1. Download https://repo.msys2.org/distrib/x86_64/msys2-base-x86_64-20221028.tar.xz
2. Extract the archive
3. "cd" to the extracted archive in a clean CMD window
4. Execute "msys2_shell.cmd -defterm -no-start -clang64 -c exit"
5. Program hangs, with bash taking up 10% cpu
In case anyone is waiting for me for some reason, my view is that this is not a viable workaround to merge here because:
- it will result in leaked cygpids ("zombie" processes) for the lifetime of the process calling gpgme.
- this will happen for all consumers of gpgme, not just pacman (though there aren't many non-pacman-related consumers of gpgme in MSYS2-packages)
- this will happen for all x86_64 systems, which are not experiencing the issue, to work around an issue on arm64 systems, which are much fewer.
I am hopeful that someone will help try to figure out what's going on. I am guessing Corinna is on vacation or otherwise offline. If nothing else, maybe I can try to hack around on the wait thread terminate call some more and see what happens.
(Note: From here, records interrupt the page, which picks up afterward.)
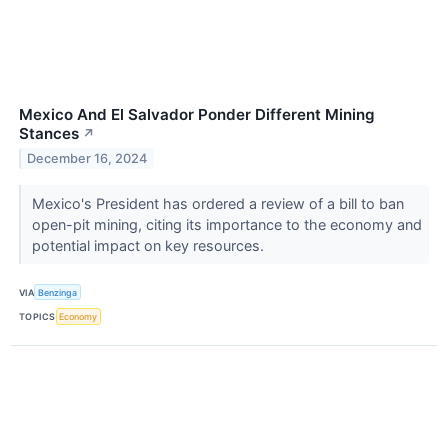
Mexico And El Salvador Ponder Different Mining
Stances
↗
December 16, 2024
Mexico's President has ordered a review of a bill to ban
open-pit mining, citing its importance to the economy and
potential impact on key resources.
VIA
Benzinga
TOPICS
Economy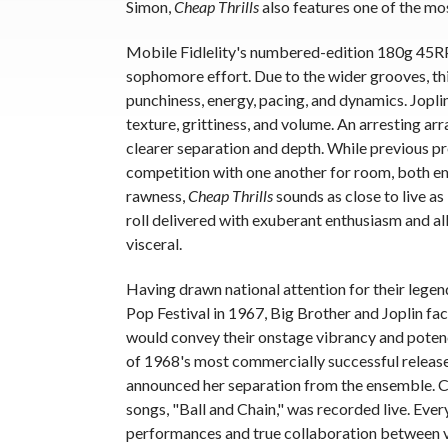
Simon,
Cheap Thrills
also features one of the mos
Mobile Fidlelity's numbered-edition 180g 45RPM
sophomore effort. Due to the wider grooves, th
punchiness, energy, pacing, and dynamics. Jopli
texture, grittiness, and volume. An arresting ar
clearer separation and depth. While previous pre
competition with one another for room, both eme
rawness,
Cheap Thrills
sounds as close to live as
roll delivered with exuberant enthusiasm and all
visceral.
Having drawn national attention for their lege
Pop Festival in 1967, Big Brother and Joplin fac
would convey their onstage vibrancy and poten
of 1968's most commercially successful release
announced her separation from the ensemble. Co
songs, "Ball and Chain," was recorded live. Ever
performances and true collaboration between vo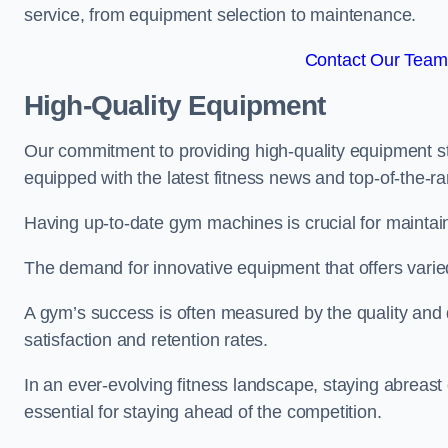
service, from equipment selection to maintenance.
Contact Our Team 
High-Quality Equipment
Our commitment to providing high-quality equipment s
equipped with the latest fitness news and top-of-the-
Having up-to-date gym machines is crucial for maintain
The demand for innovative equipment that offers varie
A gym’s success is often measured by the quality and d
satisfaction and retention rates.
In an ever-evolving fitness landscape, staying abreast
essential for staying ahead of the competition.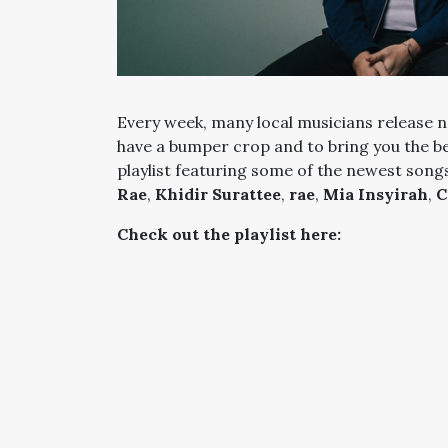
Every week, many local musicians release n
have a bumper crop and to bring you the b
playlist featuring some of the newest song
Rae
,
Khidir Surattee
,
rae
,
Mia Insyirah
,
C
Check out the playlist here: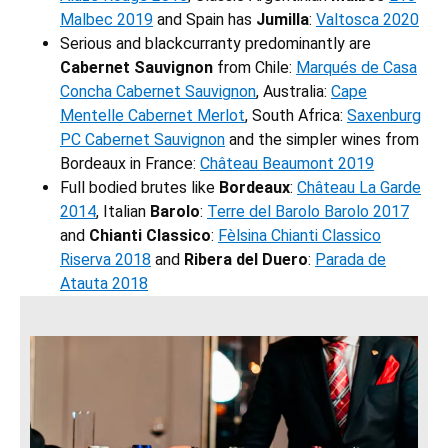
Malbec 2019
and Spain has
Jumilla
:
Valtosca 2020
Serious and blackcurranty predominantly are
Cabernet Sauvignon
from Chile:
Marqués de Casa
Concha Cabernet Sauvignon
, Australia:
Cape
Mentelle Cabernet Merlot
, South Africa:
Saxenburg
PC Cabernet Sauvignon
and the simpler wines from
Bordeaux in France:
Château Beaumont 2019
Full bodied brutes like
Bordeaux
:
Château La Garde
2014
, Italian
Barolo
:
Terre del Barolo Barolo 2017
and
Chianti Classico
:
Fèlsina Chianti Classico
Riserva 2018
and
Ribera del Duero
:
Parada de
Atauta 2018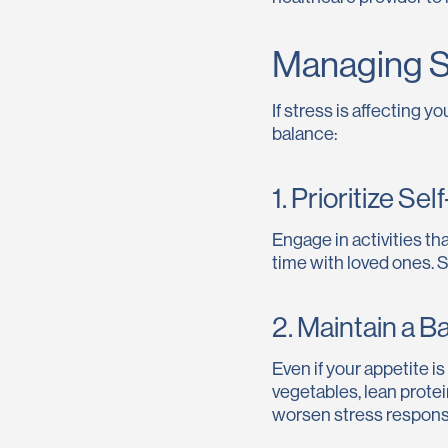
Managing S
If stress is affecting 
balance:
1. Prioritize Se
Engage in activities th
time with loved ones. S
2. Maintain a B
Even if your appetite i
vegetables, lean prote
worsen stress respons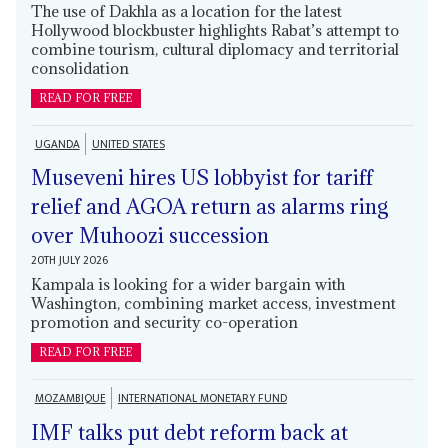
The use of Dakhla as a location for the latest
Hollywood blockbuster highlights Rabat’s attempt to
combine tourism, cultural diplomacy and territorial
consolidation
READ FOR FREE
UGANDA
UNITED STATES
Museveni hires US lobbyist for tariff
relief and AGOA return as alarms ring
over Muhoozi succession
20TH JULY 2026
Kampala is looking for a wider bargain with
Washington, combining market access, investment
promotion and security co-operation
READ FOR FREE
MOZAMBIQUE
INTERNATIONAL MONETARY FUND
IMF talks put debt reform back at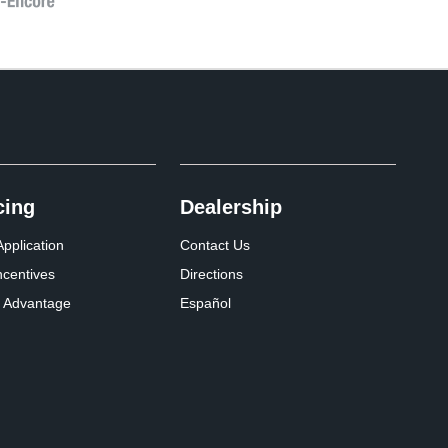
cing
Dealership
pplication
Contact Us
ncentives
Directions
 Advantage
Español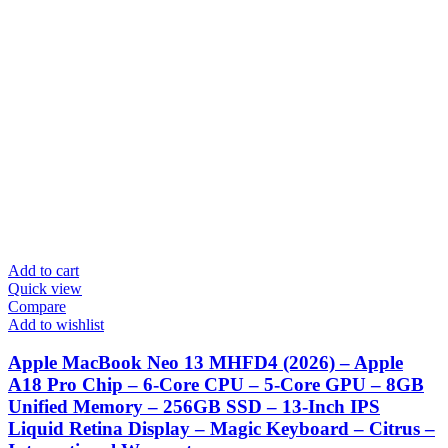
Add to cart
Quick view
Compare
Add to wishlist
Apple MacBook Neo 13 MHFD4 (2026) – Apple
A18 Pro Chip – 6-Core CPU – 5-Core GPU – 8GB
Unified Memory – 256GB SSD – 13-Inch IPS
Liquid Retina Display – Magic Keyboard – Citrus –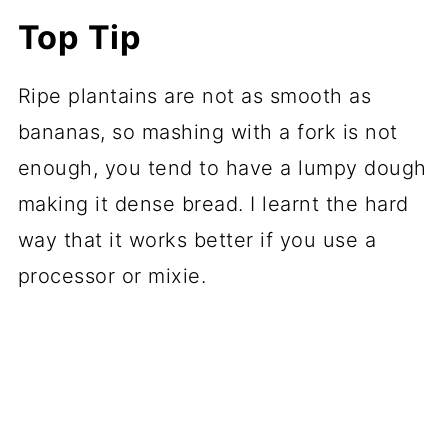
Top Tip
Ripe plantains are not as smooth as
bananas, so mashing with a fork is not
enough, you tend to have a lumpy dough
making it dense bread. I learnt the hard
way that it works better if you use a
processor or mixie.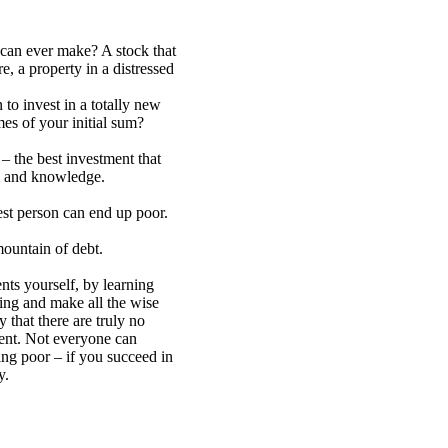
 can ever make? A stock that
e, a property in a distressed
 to invest in a totally new
mes of your initial sum?
– the best investment that
 and knowledge.
st person can end up poor.
ountain of debt.
ts yourself, by learning
ing and make all the wise
 that there are truly no
ment. Not everyone can
eing poor – if you succeed in
y.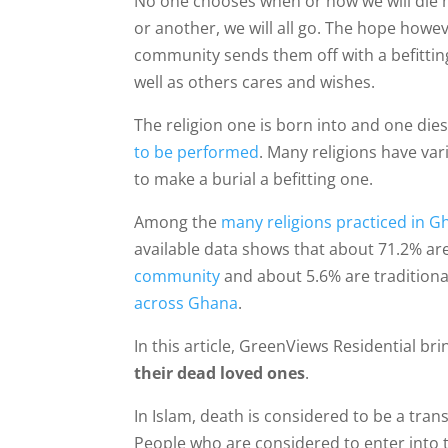
No one chooses when or how we will die ho
or another, we will all go. The hope howev
community sends them off with a befitting 
well as others cares and wishes.
The religion one is born into and one dies
to be performed
. Many religions have va
to make a burial a befitting one.
Among the
many religions practiced in 
available data shows that about 71.2% are
community
and about 5.6% are traditional
across Ghana
.
In this article, GreenViews Residential br
their dead loved ones
.
In Islam, death is considered to be a trans
People who are considered to enter into th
Was this issue ever resolved? This issue affects a large number of systems used in production today
No. I still have not gotten any reply on cygwin list on this issue, and I've not had any luck so far trying to figure something out on my own. Latest post (after a comment that the thread was previously incorrectly sent to cygwin-developers): https://cygwin.com/pipermail/cygwin/2024-July/256271.html
No. I still have not gotten any reply on cygwin list on this issue, and I've not had any luck so far trying to figure something out on my own. Latest post (after a comment that the thread was previously incorrectly sent to cygwin-developers): https://cygwin.com/pipermail/cygwin/2024-July/256271.html
The status update is much appreciated, thanks! Let's hope that this gets fixed on arm soon
Hopefully this is now taken care of in msys2/msys2-runtime#234
Hopefully this is now taken care of in msys2/msys2-runtime#234
Yes! I tested this and it worked!
Thank you so much @jeremyd2019 for your persistence, time and patience!